Esther Allen teaches at the CUNY Graduate Center and at Baruch College (CUNY), where she directs the Sidney Harman Writer-in-Residence Program. Her translation of Zama, by Antonio Di Benedetto, won the 2017 National Translation Award and she was a 2018 Guggenheim Fellow. Her essays and translations have appeared in The New York Review Daily, the Paris Review, the Los Angeles Review of Books, Words Without Borders, Bomb, and elsewhere. Read her work at www.estherallen.com.

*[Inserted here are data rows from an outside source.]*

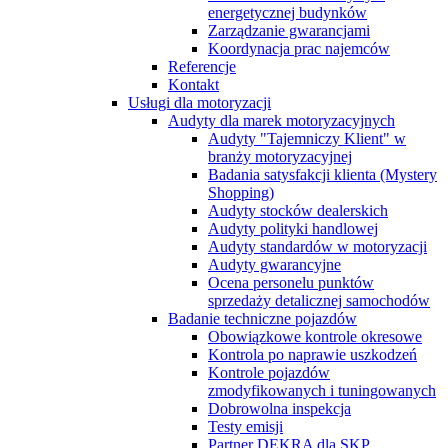
energetycznej budynków
Zarządzanie gwarancjami
Koordynacja prac najemców
Referencje
Kontakt
Usługi dla motoryzacji
Audyty dla marek motoryzacyjnych
Audyty "Tajemniczy Klient" w
branży motoryzacyjnej
Badania satysfakcji klienta (Mystery
Shopping)
Audyty stocków dealerskich
Audyty polityki handlowej
Audyty standardów w motoryzacji
Audyty gwarancyjne
Ocena personelu punktów
sprzedaży detalicznej samochodów
Badanie techniczne pojazdów
Obowiązkowe kontrole okresowe
Kontrola po naprawie uszkodzeń
Kontrole pojazdów
zmodyfikowanych i tuningowanych
Dobrowolna inspekcja
Testy emisji
Partner DEKRA dla SKP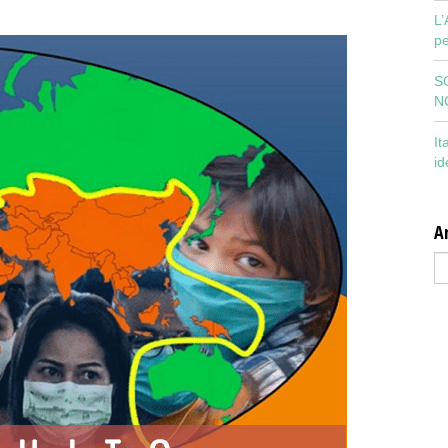
L’
pe
S
N
It
id
Ar
Ar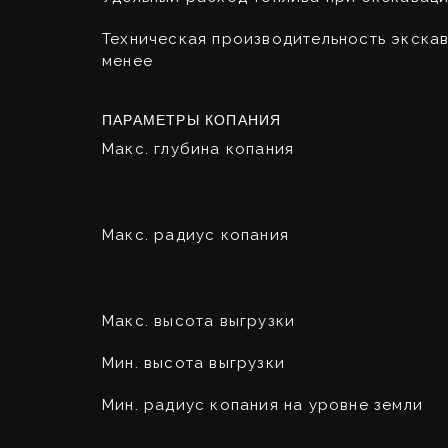
Техническая производительность экскав
менее
ПАРАМЕТРЫ КОПАНИЯ
Макс. глубина копания
Макс. радиус копания
Макс. высота выгрузки
Мин. высота выгрузки
Мин. радиус копания на уровне земли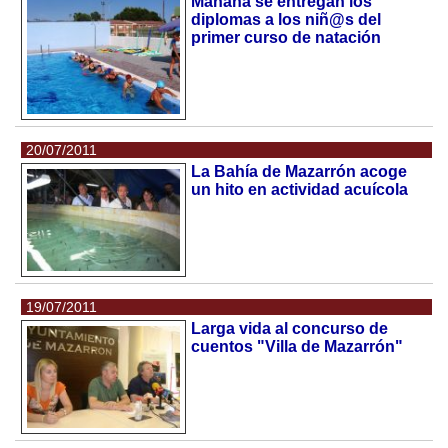
Mañana se entregan los
diplomas a los niñ@s del
primer curso de natación
20/07/2011
La Bahía de Mazarrón acoge
un hito en actividad acuícola
19/07/2011
Larga vida al concurso de
cuentos "Villa de Mazarrón"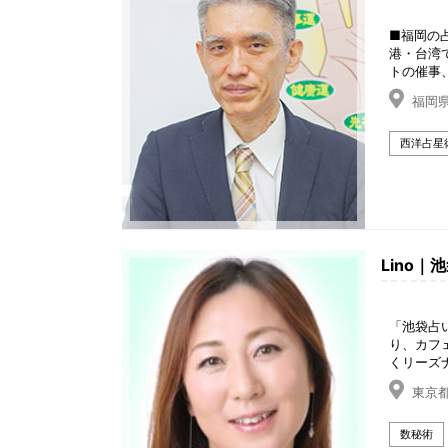
■福岡の
港・台湾
トの催事
福岡
西洋占星
Lino｜
「池袋占
り、カフ
くリーズ
東京都
数秘術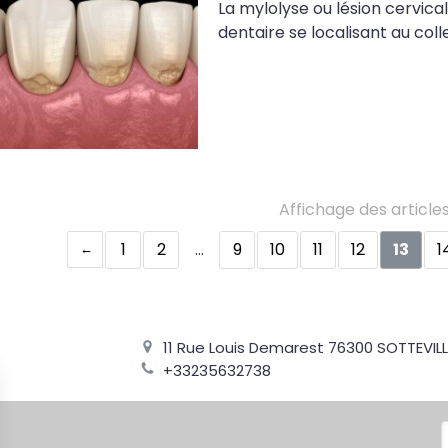
La mylolyse ou lésion cervic
dentaire se localisant au coll
Affichage des articles
1
2
…
9
10
11
12
13
1
11 Rue Louis Demarest
76300
SOTTEVILL
+33235632738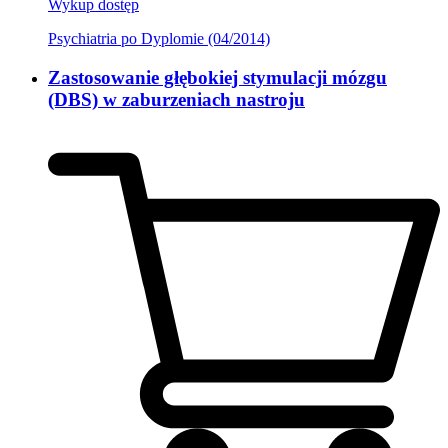
Wykup dostęp
Psychiatria po Dyplomie (04/2014)
Zastosowanie głębokiej stymulacji mózgu
(DBS) w zaburzeniach nastroju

Coco Sofia Fitterman lives in Brooklyn. Her work has appeared in The Brooklyn Rail, Provence Magazine, Brand-New-Life, Tripwire Journal, and elsewhere. Her debut poetry chapbook Say It With Flowers was published by Inpatient Press in 2017. She is currently a Ph.D. student of Comparative Literature at the Graduate Center, CUNY, focusing on Spanish and German, and an adjunct lecturer at Baruch College, as well as a Poetry Editor at Women’s Studies Quarterly (WSQ) and an Events Fellow at Lost & Found: The CUNY Poetics Document Initiative. She co-organizes the event series REVERIE, and runs a blog on experimental poetry: https://oerpoetics.commons.gc.cuny.edu/
This event is co-sponsored by Lost & Found: The CUNY Poetics Document Initiative at the Center for Humanities and World Poetry Books.